RECORDS SHOWN section start

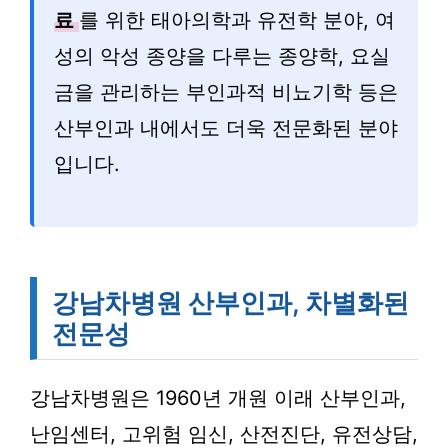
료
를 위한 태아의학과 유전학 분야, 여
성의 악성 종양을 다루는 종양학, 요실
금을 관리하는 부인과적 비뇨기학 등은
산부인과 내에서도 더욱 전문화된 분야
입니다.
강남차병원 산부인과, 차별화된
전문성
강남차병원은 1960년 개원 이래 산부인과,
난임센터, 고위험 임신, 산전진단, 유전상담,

RECORDS SHOWN section end

* [EXERCISE BRIEF] Search the records for the word "산부인과". Copy each line where it appears.

* [TASK ANSWER]
산부인과 내에서도 더욱 전문화된 분야
강남차병원 산부인과, 차별화된
강남차병원은 1960년 개원 이래 산부인과,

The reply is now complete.